[DATA Boundary: Start]

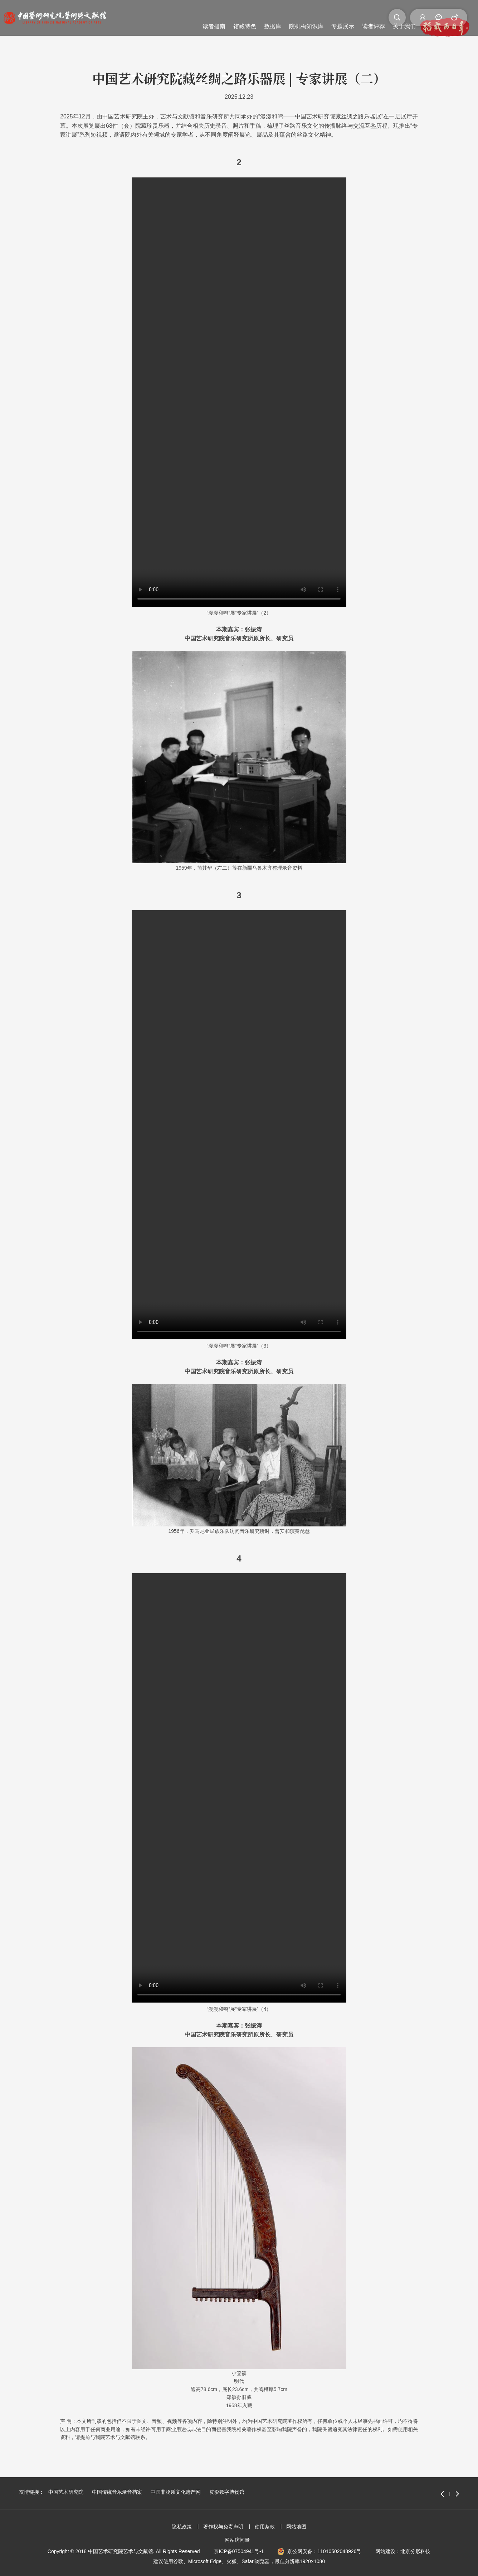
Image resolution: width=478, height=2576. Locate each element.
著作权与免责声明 (223, 2526)
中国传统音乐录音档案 (117, 2492)
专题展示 (254, 17)
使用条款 (265, 2526)
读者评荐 (285, 17)
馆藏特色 (156, 17)
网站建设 (385, 2551)
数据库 (184, 17)
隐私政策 (182, 2526)
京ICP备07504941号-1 (239, 2551)
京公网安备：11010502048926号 (324, 2551)
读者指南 (125, 17)
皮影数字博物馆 (226, 2492)
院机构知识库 (218, 17)
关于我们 (315, 17)
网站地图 (296, 2526)
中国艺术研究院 (65, 2492)
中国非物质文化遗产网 (176, 2492)
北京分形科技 (415, 2551)
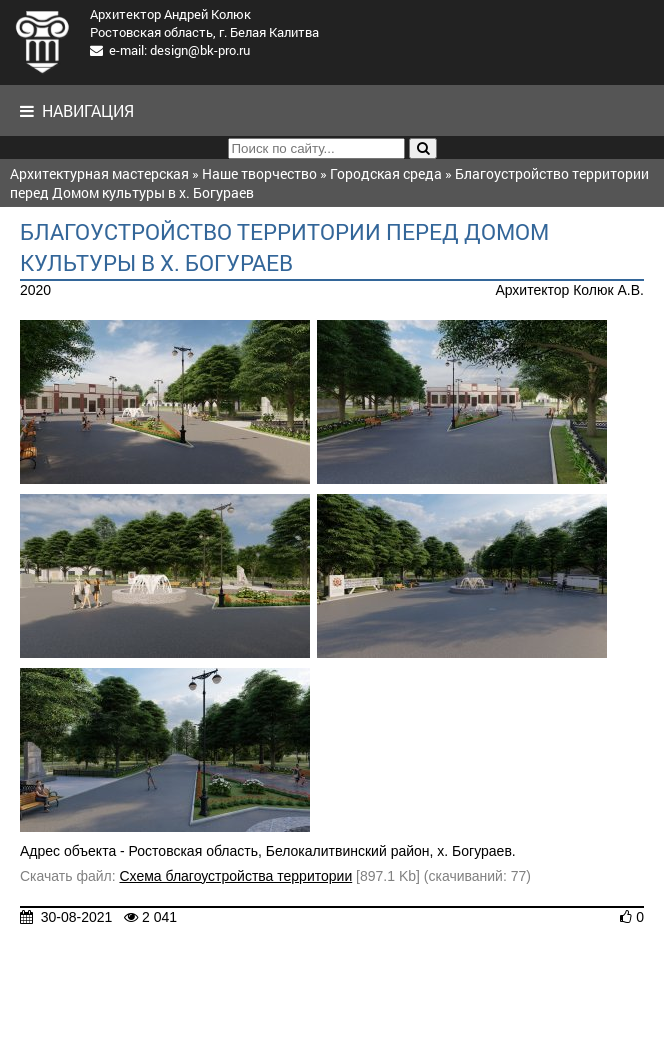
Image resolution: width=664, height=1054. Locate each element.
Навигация (77, 110)
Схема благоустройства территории (235, 876)
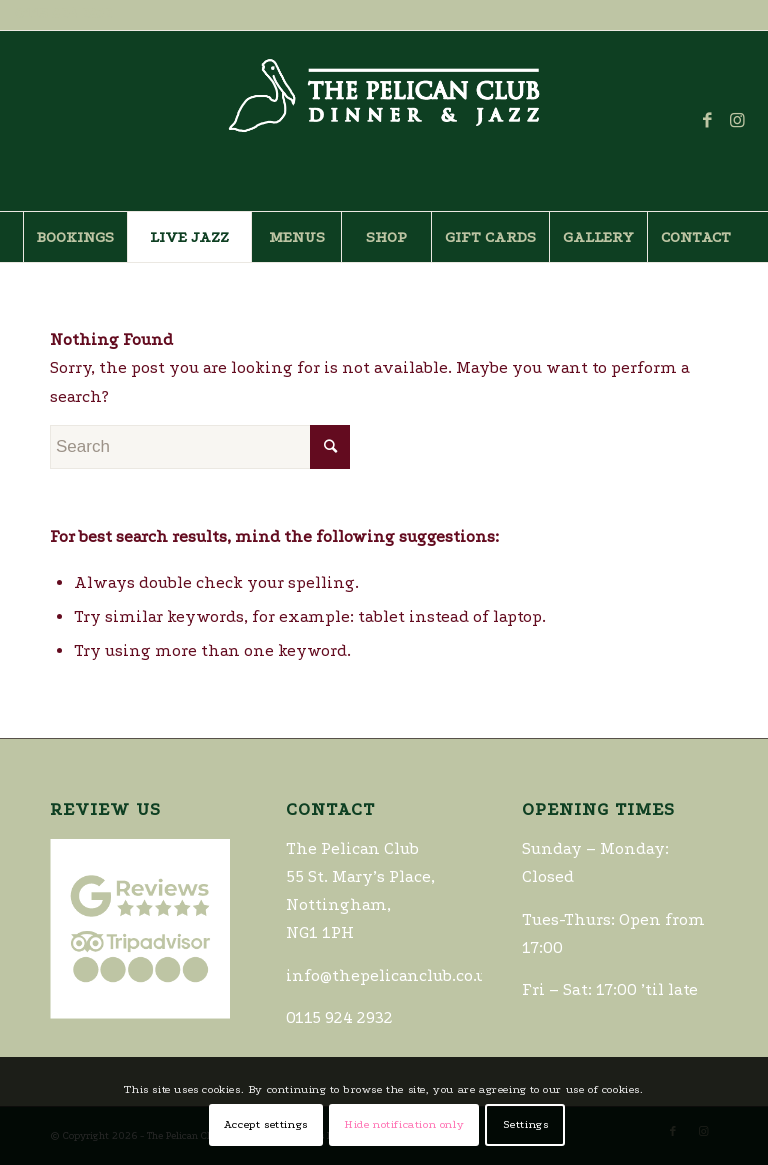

[DATA Boundary: End]

Print every entry verbatim and leave all pictures out.

Image resolution: width=478, height=2576. Locate each element.
著作权与免责声明 (223, 2526)
中国传统音乐录音档案 (117, 2492)
专题展示 (254, 17)
使用条款 (265, 2526)
读者评荐 (285, 17)
馆藏特色 (156, 17)
网站建设 (385, 2551)
数据库 (184, 17)
隐私政策 (182, 2526)
京ICP备07504941号-1 (239, 2551)
京公网安备：11010502048926号 (324, 2551)
读者指南 (125, 17)
皮影数字博物馆 (226, 2492)
院机构知识库 (218, 17)
关于我们 (315, 17)
网站地图 (296, 2526)
中国艺术研究院 (65, 2492)
中国非物质文化遗产网 (176, 2492)
北京分形科技 (415, 2551)
Image resolution: width=664, height=1054. Locate each element.
Навигация (77, 110)
Схема благоустройства территории (235, 876)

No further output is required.